It seemed like a perfectly believable story: Two teenagers in Canada posed as members of Coinbase’s support team and scammed an American man out of $4.2 million in Bitcoin and Ethereum.
After seeing an email with a news release about the supposed arrest of the teenagers, a reporter from the Canadian Broadcasting Corp. (CBC), one of Canada’s leading news outlets, ran the since-deleted story, according to a member of the Hamilton Police Service familiar with the matter. (However, whether that email was the ultimate source for the story has yet to be determined.) The police in Hamilton, a city near the border of New York, reportedly teamed up with the FBI and the U.S. Secret Service Electronic Crimes Task Force to pin down the two 17-year-olds, who went by the aliases “Felon” and “Gaze.”
News of the arrest of the teenagers, who, according to reports, used some of their $4.2 million in stolen crypto to buy coveted username @zombie on Instagram, then spread across a number of crypto publications. However, the entire story—from the teenagers’ alleged heist to their arrest—is a sham, according to the Hamilton Police Service.
“[We] can confirm this investigation did not occur and the email did not originate from the Hamilton Police Service,” the police said in an official statement. The FBI did not immediately respond to a request for comment. The CBC has since removed its original story, and its URL now redirects to a new piece describing how its reporter received a hoax email.

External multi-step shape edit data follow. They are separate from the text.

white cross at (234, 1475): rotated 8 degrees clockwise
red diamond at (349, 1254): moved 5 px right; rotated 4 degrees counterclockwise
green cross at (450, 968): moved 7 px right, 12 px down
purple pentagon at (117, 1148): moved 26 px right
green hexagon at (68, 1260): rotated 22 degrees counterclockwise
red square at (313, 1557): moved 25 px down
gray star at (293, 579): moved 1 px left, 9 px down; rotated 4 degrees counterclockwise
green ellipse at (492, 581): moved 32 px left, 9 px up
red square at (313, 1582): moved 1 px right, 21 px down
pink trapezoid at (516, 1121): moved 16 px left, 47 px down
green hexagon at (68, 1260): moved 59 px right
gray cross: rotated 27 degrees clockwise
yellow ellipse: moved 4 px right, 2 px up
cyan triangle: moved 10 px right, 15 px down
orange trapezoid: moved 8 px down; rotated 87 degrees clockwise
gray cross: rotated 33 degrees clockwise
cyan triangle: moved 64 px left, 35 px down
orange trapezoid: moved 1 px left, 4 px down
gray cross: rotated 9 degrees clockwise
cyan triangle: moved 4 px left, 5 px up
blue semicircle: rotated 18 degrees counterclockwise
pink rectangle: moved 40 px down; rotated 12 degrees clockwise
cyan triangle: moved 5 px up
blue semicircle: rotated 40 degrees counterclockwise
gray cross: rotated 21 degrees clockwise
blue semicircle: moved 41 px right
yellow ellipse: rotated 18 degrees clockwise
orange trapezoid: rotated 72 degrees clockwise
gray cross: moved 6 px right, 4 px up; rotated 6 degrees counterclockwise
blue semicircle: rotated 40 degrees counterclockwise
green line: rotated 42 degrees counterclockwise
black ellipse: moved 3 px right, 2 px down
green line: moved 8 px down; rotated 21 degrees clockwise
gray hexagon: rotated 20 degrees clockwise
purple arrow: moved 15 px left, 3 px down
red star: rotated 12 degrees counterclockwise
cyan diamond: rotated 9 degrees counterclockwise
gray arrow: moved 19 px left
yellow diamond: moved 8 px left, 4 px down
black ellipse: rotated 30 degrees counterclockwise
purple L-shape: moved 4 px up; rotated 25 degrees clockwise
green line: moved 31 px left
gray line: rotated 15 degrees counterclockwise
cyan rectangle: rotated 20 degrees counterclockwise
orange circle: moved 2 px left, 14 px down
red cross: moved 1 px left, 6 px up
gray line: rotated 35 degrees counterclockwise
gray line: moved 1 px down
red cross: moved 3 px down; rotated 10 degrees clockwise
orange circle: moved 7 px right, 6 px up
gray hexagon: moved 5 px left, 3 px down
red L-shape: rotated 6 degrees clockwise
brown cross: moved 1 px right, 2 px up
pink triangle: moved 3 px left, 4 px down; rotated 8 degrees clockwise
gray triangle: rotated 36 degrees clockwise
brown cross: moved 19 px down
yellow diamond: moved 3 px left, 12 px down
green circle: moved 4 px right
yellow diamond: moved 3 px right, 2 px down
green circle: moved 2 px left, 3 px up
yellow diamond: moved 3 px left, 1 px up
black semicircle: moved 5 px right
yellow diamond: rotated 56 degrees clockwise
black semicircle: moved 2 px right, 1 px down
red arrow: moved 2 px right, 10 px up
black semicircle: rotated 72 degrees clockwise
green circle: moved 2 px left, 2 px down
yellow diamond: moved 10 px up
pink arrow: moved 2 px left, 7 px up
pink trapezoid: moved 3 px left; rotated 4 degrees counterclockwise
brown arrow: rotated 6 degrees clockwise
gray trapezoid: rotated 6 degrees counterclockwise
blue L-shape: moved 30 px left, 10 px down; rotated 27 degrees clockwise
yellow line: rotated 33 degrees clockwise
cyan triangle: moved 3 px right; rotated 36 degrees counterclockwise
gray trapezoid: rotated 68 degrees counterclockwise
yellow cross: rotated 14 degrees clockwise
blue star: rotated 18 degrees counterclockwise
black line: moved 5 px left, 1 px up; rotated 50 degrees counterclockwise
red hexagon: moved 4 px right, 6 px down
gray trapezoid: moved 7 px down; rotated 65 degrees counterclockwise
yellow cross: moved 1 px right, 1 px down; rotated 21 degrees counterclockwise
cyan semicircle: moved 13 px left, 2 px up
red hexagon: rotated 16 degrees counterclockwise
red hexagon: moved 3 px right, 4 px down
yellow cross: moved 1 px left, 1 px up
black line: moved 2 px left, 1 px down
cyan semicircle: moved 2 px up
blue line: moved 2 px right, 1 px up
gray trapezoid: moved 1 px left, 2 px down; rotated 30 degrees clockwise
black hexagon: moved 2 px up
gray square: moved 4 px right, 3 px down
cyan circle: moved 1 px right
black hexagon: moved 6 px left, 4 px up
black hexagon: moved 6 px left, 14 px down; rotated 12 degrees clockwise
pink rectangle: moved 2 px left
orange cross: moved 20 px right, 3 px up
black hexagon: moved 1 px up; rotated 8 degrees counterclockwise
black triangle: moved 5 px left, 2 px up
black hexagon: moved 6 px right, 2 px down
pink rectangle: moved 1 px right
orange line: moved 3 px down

“Coinbase has extensive security resources dedicated to educating customers about preventing phishing attacks and scams,” a spokesperson for the exchange said in a statement. “We work with international law enforcement to ensure that anyone scamming Coinbase customers is prosecuted to the fullest extent of the law.”
While several publications were duped into running a lurid story of yet another crypto arrest, the theft as described would not have been the first of its kind.
In January 2018, in the village of Irvington, N.Y., 15-year-old Ellis Pinsky, nicknamed “Baby Al Capone,” allegedly stole almost $24 million from crypto millionaire Michael Terpin. Pinsky agreed to pay back Terpin without admitting any guilt.
And the Hamilton Police Service itself has investigated and arrested a teenager for stealing almost $35 million in crypto through a SIM swap attack, or when scammers port a victim’s phone number over to their devices to bypass two-factor authentication.
The investigation and arrest, which happened in 2021, echoes the spoofed news release, including the Hamilton police partnership with the FBI and U.S. Secret Service Electronic Crimes Task Force as well as the stolen crypto being spent on a rare online username.
Update, July 5, 2023: This article has been updated with an official comment from the Hamilton police as well as more information about the CBC.